An exact copy of the entries, with every picture omitted, is what is needed here.

-- Material for this task follows --

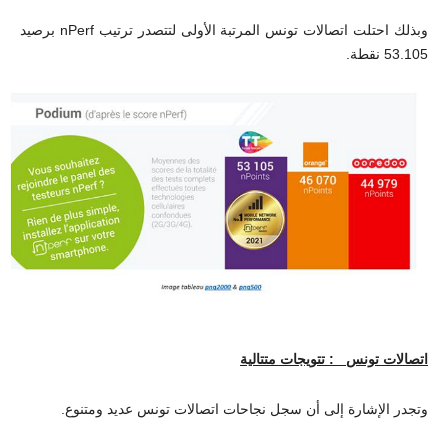
وبذلك احتلت اتصالات تونس المرتبة الأولى لتتصدر ترتيب
nPerf
برصيد
53.105 نقطة
.
اتصالات تونس : تتويجات متتالية
وتجدر الإشارة إلى أن سجل نجاحات اتصالات تونس عديد ومتنوع.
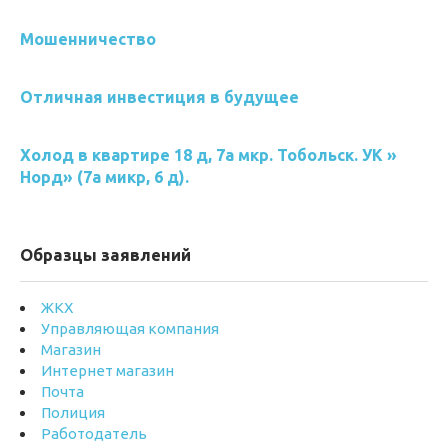
Мошенничество
Отличная инвестиция в будущее
Холод в квартире 18 д, 7а мкр. Тобольск. УК »
Норд» (7а микр, 6 д).
Образцы заявлений
ЖКХ
Управляющая компания
Магазин
Интернет магазин
Почта
Полиция
Работодатель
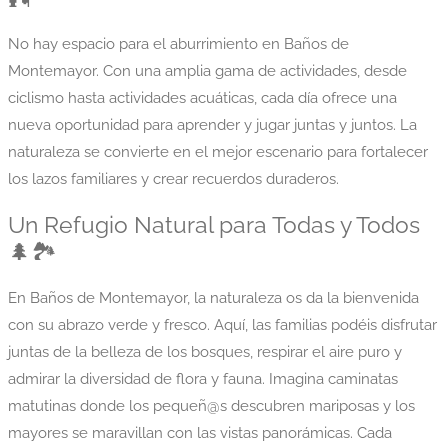
No hay espacio para el aburrimiento en Baños de
Montemayor. Con una amplia gama de actividades, desde
ciclismo hasta actividades acuáticas, cada día ofrece una
nueva oportunidad para aprender y jugar juntas y juntos. La
naturaleza se convierte en el mejor escenario para fortalecer
los lazos familiares y crear recuerdos duraderos.
Un Refugio Natural para Todas y Todos
🌲🏞️
En Baños de Montemayor, la naturaleza os da la bienvenida
con su abrazo verde y fresco. Aquí, las familias podéis disfrutar
juntas de la belleza de los bosques, respirar el aire puro y
admirar la diversidad de flora y fauna. Imagina caminatas
matutinas donde los pequeñ@s descubren mariposas y los
mayores se maravillan con las vistas panorámicas. Cada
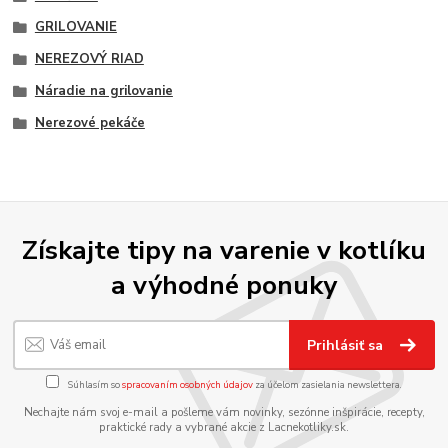
GRILOVANIE
NEREZOVÝ RIAD
Náradie na grilovanie
Nerezové pekáče
Získajte tipy na varenie v kotlíku
a výhodné ponuky
Prihlásiť sa
Súhlasím so
spracovaním osobných údajov
za účelom zasielania newslettera.
Nechajte nám svoj e-mail a pošleme vám novinky, sezónne inšpirácie, recepty,
praktické rady a vybrané akcie z Lacnekotliky.sk.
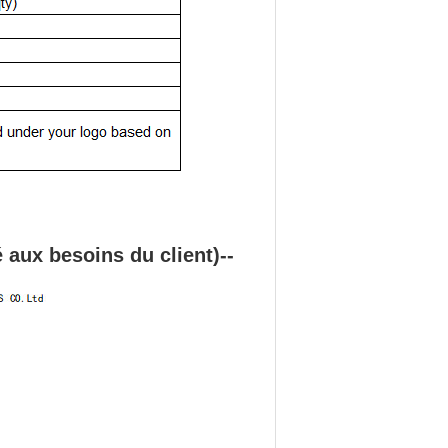
aux besoins du client)--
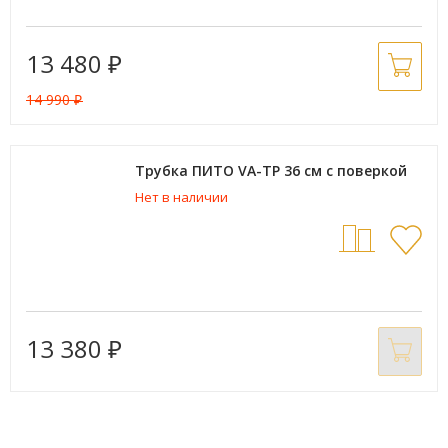
13 480
₽
14 990
₽
Трубка ПИТО VA-TP 36 см с поверкой
Нет в наличии
13 380
₽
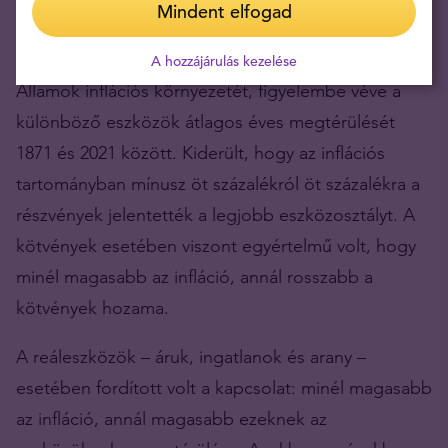
inflációt támogató tényezők.
Mindent elfogad
A Citi Research összehasonlította az Egyesült
A hozzájárulás kezelése
Államok inflációs környezetét, figyelembe véve a
különböző eszközök átlagos éves megtérülését
1871 és 2021 között. Kiderült, hogy az inflációs
tartományban mínusz öt százalékról öt százalékra a
részvények jelentették a legjobb eszközosztályt. A
kötvények esetében viszont egyértelmű volt, hogy
minél magasabb az infláció, annál rosszabb a
kötvények hozama.
A reáleszközök – áruk, ingatlanok és arany –
esetében fordított volt a kapcsolat: minél magasabb
az infláció, annál magasabb ezeknek az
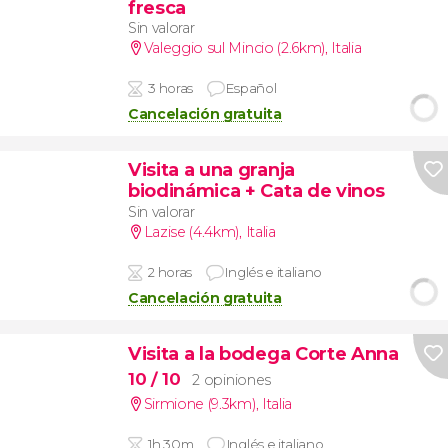
fresca
Sin valorar
Valeggio sul Mincio (2.6km)
,
Italia
3 horas
Español
Cancelación gratuita
Visita a una granja
biodinámica + Cata de vinos
Sin valorar
Lazise (4.4km)
,
Italia
2 horas
Inglés e italiano
Cancelación gratuita
Visita a la bodega Corte Anna
10
/ 10
2 opiniones
Sirmione (9.3km)
,
Italia
1h 30m
Inglés e italiano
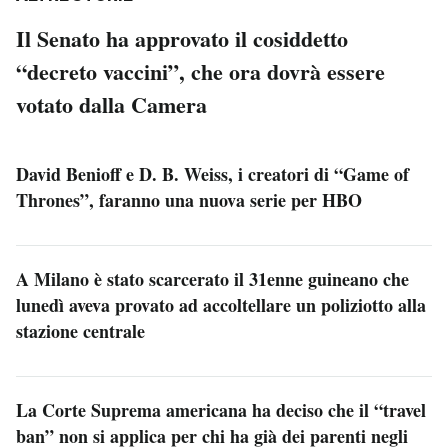
Il Senato ha approvato il cosiddetto
“decreto vaccini”, che ora dovrà essere
votato dalla Camera
David Benioff e D. B. Weiss, i creatori di “Game of
Thrones”, faranno una nuova serie per HBO
A Milano è stato scarcerato il 31enne guineano che
lunedì aveva provato ad accoltellare un poliziotto alla
stazione centrale
La Corte Suprema americana ha deciso che il “travel
ban” non si applica per chi ha già dei parenti negli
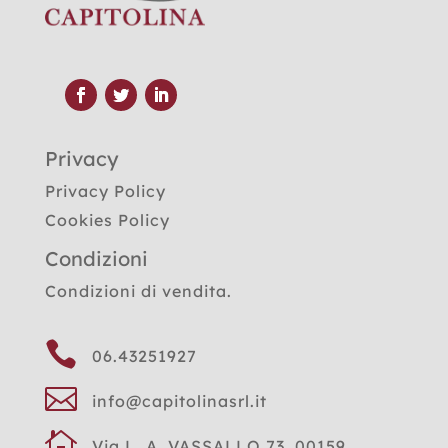
Privacy
Privacy Policy
Cookies Policy
Condizioni
Condizioni di vendita.

06.43251927

info@capitolinasrl.it

Via L. A. VASSALLO 73, 00159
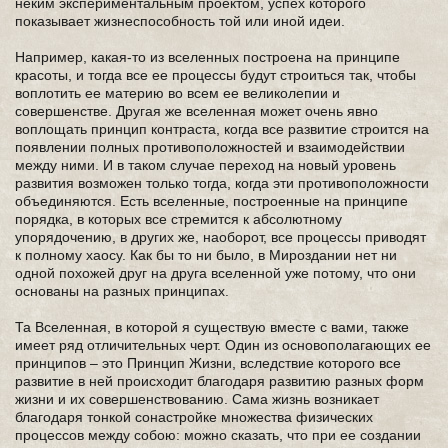
неким экспериментальным проектом, успех которого
показывает жизнеспособность той или иной идеи.
Например, какая-то из вселенных построена на принципе
красоты, и тогда все ее процессы будут строиться так, чтобы
воплотить ее материю во всем ее великолепии и
совершенстве. Другая же вселенная может очень явно
воплощать принцип контраста, когда все развитие строится на
появлении полных противоположностей и взаимодействии
между ними. И в таком случае переход на новый уровень
развития возможен только тогда, когда эти противоположности
объединяются. Есть вселенные, построенные на принципе
порядка, в которых все стремится к абсолютному
упорядочению, в других же, наоборот, все процессы приводят
к полному хаосу. Как бы то ни было, в Мироздании нет ни
одной похожей друг на друга вселенной уже потому, что они
основаны на разных принципах.
Та Вселенная, в которой я существую вместе с вами, также
имеет ряд отличительных черт. Один из основополагающих ее
принципов – это Принцип Жизни, вследствие которого все
развитие в ней происходит благодаря развитию разных форм
жизни и их совершенствованию. Сама жизнь возникает
благодаря тонкой сонастройке множества физических
процессов между собою: можно сказать, что при ее создании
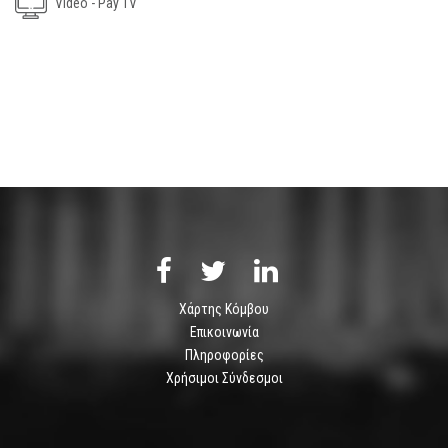
Video - Pay TV
Χάρτης Κόμβου
Επικοινωνία
Πληροφορίες
Χρήσιμοι Σύνδεσμοι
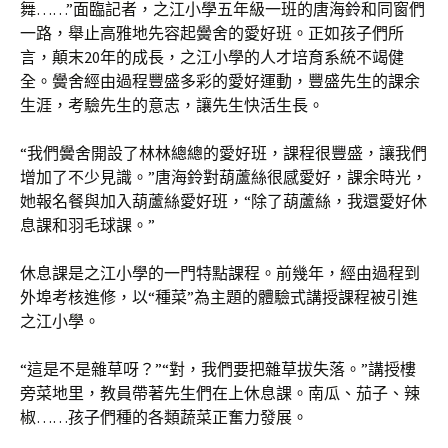
舞……”面臨記者，之江小學五年級一班的唐海鈴和同窗們
一路，舉止高雅地先容起黌舍的愛好班。正如孩子們所
言，顛末20年的成長，之江小學的人才培育系統不竭健
全。黌舍經由過程豐盛多彩的愛好運動，豐盛先生的課余
生涯，考驗先生的意志，讓先生快活生長。
“我們黌舍開設了林林總總的愛好班，課程很豐盛，讓我們
增加了不少見識。”唐海鈴對葫蘆絲很感愛好，課余時光，
她報名餐與加入葫蘆絲愛好班，“除了葫蘆絲，我還愛好休
息課和羽毛球課。”
休息課是之江小學的一門特點課程。前幾年，經由過程到
外埠考核進修，以“種菜”為主題的體驗式講授課程被引進
之江小學。
“這是不是雜草呀？”“對，我們要把雜草拔失落。”講授樓
旁菜地里，教員帶著先生們在上休息課。南瓜、茄子、辣
椒……孩子們種的各類蔬菜正奮力發展。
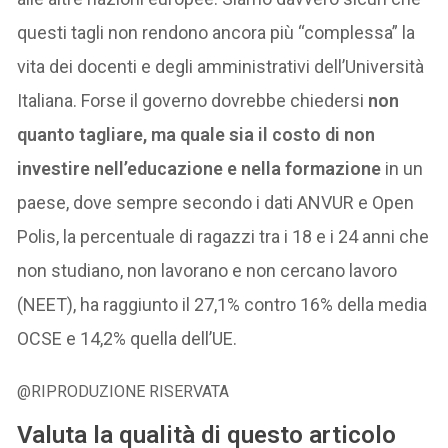
questi tagli non rendono ancora più “complessa” la
vita dei docenti e degli amministrativi dell’Università
Italiana. Forse il governo dovrebbe chiedersi
non
quanto tagliare, ma quale sia il costo di non
investire nell’educazione e nella formazione
in un
paese, dove sempre secondo i dati ANVUR e Open
Polis, la percentuale di ragazzi tra i 18 e i 24 anni che
non studiano, non lavorano e non cercano lavoro
(NEET), ha raggiunto il 27,1% contro 16% della media
OCSE e 14,2% quella dell’UE.
@RIPRODUZIONE RISERVATA
Valuta la qualità di questo articolo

-- Material for this task concluded --

→ Response area:
وبذلك احتلت اتصالات تونس المرتبة الأولى لتتصدر ترتيب
nPerf
برصيد
53.105 نقطة
.
اتصالات تونس : تتويجات متتالية
وتجدر الإشارة إلى أن سجل نجاحات اتصالات تونس عديد ومتنوع.
Мошенничество
Отличная инвестиция в будущее
Холод в квартире 18 д, 7а мкр. Тобольск. УК »
Норд» (7а микр, 6 д).
Образцы заявлений
ЖКХ
Управляющая компания
Магазин
Интернет магазин
Почта
Полиция
Работодатель
No hay espacio para el aburrimiento en Baños de
Montemayor. Con una amplia gama de actividades, desde
ciclismo hasta actividades acuáticas, cada día ofrece una
nueva oportunidad para aprender y jugar juntas y juntos. La
naturaleza se convierte en el mejor escenario para fortalecer
los lazos familiares y crear recuerdos duraderos.
Un Refugio Natural para Todas y Todos
🌲🏞️
En Baños de Montemayor, la naturaleza os da la bienvenida
con su abrazo verde y fresco. Aquí, las familias podéis disfrutar
juntas de la belleza de los bosques, respirar el aire puro y
admirar la diversidad de flora y fauna. Imagina caminatas
matutinas donde los pequeñ@s descubren mariposas y los
mayores se maravillan con las vistas panorámicas. Cada
GRILOVANIE
NEREZOVÝ RIAD
Náradie na grilovanie
Nerezové pekáče
Získajte tipy na varenie v kotlíku
a výhodné ponuky
Prihlásiť sa
Súhlasím so
spracovaním osobných údajov
za účelom zasielania newslettera.
Nechajte nám svoj e-mail a pošleme vám novinky, sezónne inšpirácie, recepty,
praktické rady a vybrané akcie z Lacnekotliky.sk.
aux besoins du client)--
13 480
₽
14 990
₽
Трубка ПИТО VA-TP 36 см с поверкой
Нет в наличии
13 380
₽
inflációt támogató tényezők.
Mindent elfogad
A Citi Research összehasonlította az Egyesült
A hozzájárulás kezelése
Államok inflációs környezetét, figyelembe véve a
különböző eszközök átlagos éves megtérülését
1871 és 2021 között. Kiderült, hogy az inflációs
tartományban mínusz öt százalékról öt százalékra a
részvények jelentették a legjobb eszközosztályt. A
kötvények esetében viszont egyértelmű volt, hogy
minél magasabb az infláció, annál rosszabb a
kötvények hozama.
A reáleszközök – áruk, ingatlanok és arany –
esetében fordított volt a kapcsolat: minél magasabb
az infláció, annál magasabb ezeknek az
fresca
Sin valorar
Valeggio sul Mincio (2.6km)
,
Italia
3 horas
Español
Cancelación gratuita
Visita a una granja
biodinámica + Cata de vinos
Sin valorar
Lazise (4.4km)
,
Italia
2 horas
Inglés e italiano
Cancelación gratuita
Visita a la bodega Corte Anna
10
/ 10
2 opiniones
Sirmione (9.3km)
,
Italia
1h 30m
Inglés e italiano
Il Senato ha approvato il cosiddetto
“decreto vaccini”, che ora dovrà essere
votato dalla Camera
David Benioff e D. B. Weiss, i creatori di “Game of
Thrones”, faranno una nuova serie per HBO
A Milano è stato scarcerato il 31enne guineano che
lunedì aveva provato ad accoltellare un poliziotto alla
stazione centrale
La Corte Suprema americana ha deciso che il “travel
ban” non si applica per chi ha già dei parenti negli
Privacy
Privacy Policy
Cookies Policy
Condizioni
Condizioni di vendita.

06.43251927

info@capitolinasrl.it

Via L. A. VASSALLO 73, 00159
неким экспериментальным проектом, успех которого
показывает жизнеспособность той или иной идеи.
Например, какая-то из вселенных построена на принципе
красоты, и тогда все ее процессы будут строиться так, чтобы
воплотить ее материю во всем ее великолепии и
совершенстве. Другая же вселенная может очень явно
воплощать принцип контраста, когда все развитие строится на
появлении полных противоположностей и взаимодействии
между ними. И в таком случае переход на новый уровень
развития возможен только тогда, когда эти противоположности
объединяются. Есть вселенные, построенные на принципе
порядка, в которых все стремится к абсолютному
упорядочению, в других же, наоборот, все процессы приводят
к полному хаосу. Как бы то ни было, в Мироздании нет ни
одной похожей друг на друга вселенной уже потому, что они
основаны на разных принципах.
Та Вселенная, в которой я существую вместе с вами, также
имеет ряд отличительных черт. Один из основополагающих ее
принципов – это Принцип Жизни, вследствие которого все
развитие в ней происходит благодаря развитию разных форм
жизни и их совершенствованию. Сама жизнь возникает
благодаря тонкой сонастройке множества физических
процессов между собою: можно сказать, что при ее создании
Video - Pay TV
Χάρτης Κόμβου
Επικοινωνία
Πληροφορίες
Χρήσιμοι Σύνδεσμοι
舞……”面臨記者，之江小學五年級一班的唐海鈴和同窗們
一路，舉止高雅地先容起黌舍的愛好班。正如孩子們所
言，顛末20年的成長，之江小學的人才培育系統不竭健
全。黌舍經由過程豐盛多彩的愛好運動，豐盛先生的課余
生涯，考驗先生的意志，讓先生快活生長。
“我們黌舍開設了林林總總的愛好班，課程很豐盛，讓我們
增加了不少見識。”唐海鈴對葫蘆絲很感愛好，課余時光，
她報名餐與加入葫蘆絲愛好班，“除了葫蘆絲，我還愛好休
息課和羽毛球課。”
休息課是之江小學的一門特點課程。前幾年，經由過程到
外埠考核進修，以“種菜”為主題的體驗式講授課程被引進
之江小學。
“這是不是雜草呀？”“對，我們要把雜草拔失落。”講授樓
旁菜地里，教員帶著先生們在上休息課。南瓜、茄子、辣
椒……孩子們種的各類蔬菜正奮力發展。
questi tagli non rendono ancora più “complessa” la
vita dei docenti e degli amministrativi dell’Università
Italiana. Forse il governo dovrebbe chiedersi
non
quanto tagliare, ma quale sia il costo di non
investire nell’educazione e nella formazione
in un
paese, dove sempre secondo i dati ANVUR e Open
Polis, la percentuale di ragazzi tra i 18 e i 24 anni che
non studiano, non lavorano e non cercano lavoro
(NEET), ha raggiunto il 27,1% contro 16% della media
OCSE e 14,2% quella dell’UE.
@RIPRODUZIONE RISERVATA
Valuta la qualità di questo articolo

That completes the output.